**Task:** The result should consist solely of the line containing "Finanzbuchhaltung Rec" and the lines that follow it below, each reproduced exactly, the last line included.

Records from a dataset:
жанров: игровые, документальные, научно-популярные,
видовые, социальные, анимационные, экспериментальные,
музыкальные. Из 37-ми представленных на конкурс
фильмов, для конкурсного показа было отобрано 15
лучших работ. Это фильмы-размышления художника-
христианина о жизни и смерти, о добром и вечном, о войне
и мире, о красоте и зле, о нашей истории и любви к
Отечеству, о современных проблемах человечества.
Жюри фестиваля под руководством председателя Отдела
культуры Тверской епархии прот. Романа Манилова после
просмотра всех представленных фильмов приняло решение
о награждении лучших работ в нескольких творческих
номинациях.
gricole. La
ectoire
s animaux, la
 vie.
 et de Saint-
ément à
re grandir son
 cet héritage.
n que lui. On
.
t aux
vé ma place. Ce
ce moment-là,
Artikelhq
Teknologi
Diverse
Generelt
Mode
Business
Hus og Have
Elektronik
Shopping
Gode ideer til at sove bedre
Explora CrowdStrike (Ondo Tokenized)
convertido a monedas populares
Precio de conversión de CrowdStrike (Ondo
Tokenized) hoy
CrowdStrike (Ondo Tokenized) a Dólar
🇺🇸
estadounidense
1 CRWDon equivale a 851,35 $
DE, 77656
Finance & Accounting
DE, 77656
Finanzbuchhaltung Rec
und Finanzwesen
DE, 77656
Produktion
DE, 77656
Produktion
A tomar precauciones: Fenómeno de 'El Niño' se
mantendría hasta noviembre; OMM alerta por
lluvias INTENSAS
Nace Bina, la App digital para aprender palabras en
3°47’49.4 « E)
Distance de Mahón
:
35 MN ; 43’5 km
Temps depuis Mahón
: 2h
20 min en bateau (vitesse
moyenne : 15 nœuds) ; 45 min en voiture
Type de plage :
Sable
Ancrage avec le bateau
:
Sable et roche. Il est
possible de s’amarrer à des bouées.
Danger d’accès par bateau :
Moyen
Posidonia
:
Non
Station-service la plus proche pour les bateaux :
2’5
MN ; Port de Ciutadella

**Exercise output:**
Finanzbuchhaltung Rec
und Finanzwesen
DE, 77656
Produktion
DE, 77656
Produktion
A tomar precauciones: Fenómeno de 'El Niño' se
mantendría hasta noviembre; OMM alerta por
lluvias INTENSAS
Nace Bina, la App digital para aprender palabras en
3°47’49.4 « E)
Distance de Mahón
:
35 MN ; 43’5 km
Temps depuis Mahón
: 2h
20 min en bateau (vitesse
moyenne : 15 nœuds) ; 45 min en voiture
Type de plage :
Sable
Ancrage avec le bateau
:
Sable et roche. Il est
possible de s’amarrer à des bouées.
Danger d’accès par bateau :
Moyen
Posidonia
:
Non
Station-service la plus proche pour les bateaux :
2’5
MN ; Port de Ciutadella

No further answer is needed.